# Your task:
Please return only the lines from the one holding "Terms & Conditions (709, 2056)" through the one holding "MAKE A DONATION (1089, 464)", exactly as they appear in the records below, both ends included.

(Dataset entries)

++++

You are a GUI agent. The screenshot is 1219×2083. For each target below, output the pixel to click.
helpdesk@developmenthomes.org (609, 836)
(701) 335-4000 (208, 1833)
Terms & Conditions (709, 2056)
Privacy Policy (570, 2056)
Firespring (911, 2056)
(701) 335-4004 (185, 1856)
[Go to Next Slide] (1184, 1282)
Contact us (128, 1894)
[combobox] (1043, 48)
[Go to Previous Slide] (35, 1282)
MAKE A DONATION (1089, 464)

++++

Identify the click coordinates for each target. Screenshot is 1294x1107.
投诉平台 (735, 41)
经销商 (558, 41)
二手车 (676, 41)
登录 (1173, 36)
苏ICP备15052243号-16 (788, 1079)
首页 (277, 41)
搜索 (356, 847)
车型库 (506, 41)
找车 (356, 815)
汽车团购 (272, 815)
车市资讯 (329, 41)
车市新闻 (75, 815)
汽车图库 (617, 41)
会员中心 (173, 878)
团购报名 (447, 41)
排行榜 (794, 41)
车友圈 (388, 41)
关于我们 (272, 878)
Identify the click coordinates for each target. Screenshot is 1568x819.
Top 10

++++

# Task response:
Terms & Conditions (709, 2056)
Privacy Policy (570, 2056)
Firespring (911, 2056)
(701) 335-4004 (185, 1856)
[Go to Next Slide] (1184, 1282)
Contact us (128, 1894)
[combobox] (1043, 48)
[Go to Previous Slide] (35, 1282)
MAKE A DONATION (1089, 464)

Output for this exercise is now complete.